***** PROVIDED DATA *****
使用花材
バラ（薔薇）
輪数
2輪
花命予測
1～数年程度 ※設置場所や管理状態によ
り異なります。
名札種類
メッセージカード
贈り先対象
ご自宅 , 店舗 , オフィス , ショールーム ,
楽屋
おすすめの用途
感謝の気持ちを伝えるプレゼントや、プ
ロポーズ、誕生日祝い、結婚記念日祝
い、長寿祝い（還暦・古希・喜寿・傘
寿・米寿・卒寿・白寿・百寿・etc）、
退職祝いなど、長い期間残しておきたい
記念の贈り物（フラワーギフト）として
*****
***** PROVIDED DATA *****
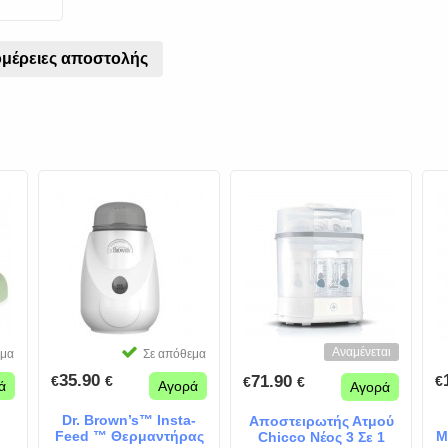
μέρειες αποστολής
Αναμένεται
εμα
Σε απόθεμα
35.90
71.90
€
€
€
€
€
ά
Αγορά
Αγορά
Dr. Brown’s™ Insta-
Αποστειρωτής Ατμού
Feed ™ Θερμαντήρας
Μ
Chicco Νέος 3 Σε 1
*****
***** PROVIDED DATA *****
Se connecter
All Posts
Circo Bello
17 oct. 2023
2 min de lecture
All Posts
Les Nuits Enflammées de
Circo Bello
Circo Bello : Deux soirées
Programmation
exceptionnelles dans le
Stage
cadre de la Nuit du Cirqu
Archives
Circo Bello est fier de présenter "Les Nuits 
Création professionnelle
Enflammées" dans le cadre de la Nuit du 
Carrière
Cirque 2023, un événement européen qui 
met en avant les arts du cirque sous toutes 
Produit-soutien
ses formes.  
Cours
*****
### TASK:
In the entries above, find the line holding "ご自宅 , 店舗 , オフィス" and the line holding "記念の贈り物（フラワーギフト）として"; print both of them and every line between, exactly, and nothing else.

### SOLUTION FOR THIS PROBLEM:
ご自宅 , 店舗 , オフィス , ショールーム ,
楽屋
おすすめの用途
感謝の気持ちを伝えるプレゼントや、プ
ロポーズ、誕生日祝い、結婚記念日祝
い、長寿祝い（還暦・古希・喜寿・傘
寿・米寿・卒寿・白寿・百寿・etc）、
退職祝いなど、長い期間残しておきたい
記念の贈り物（フラワーギフト）として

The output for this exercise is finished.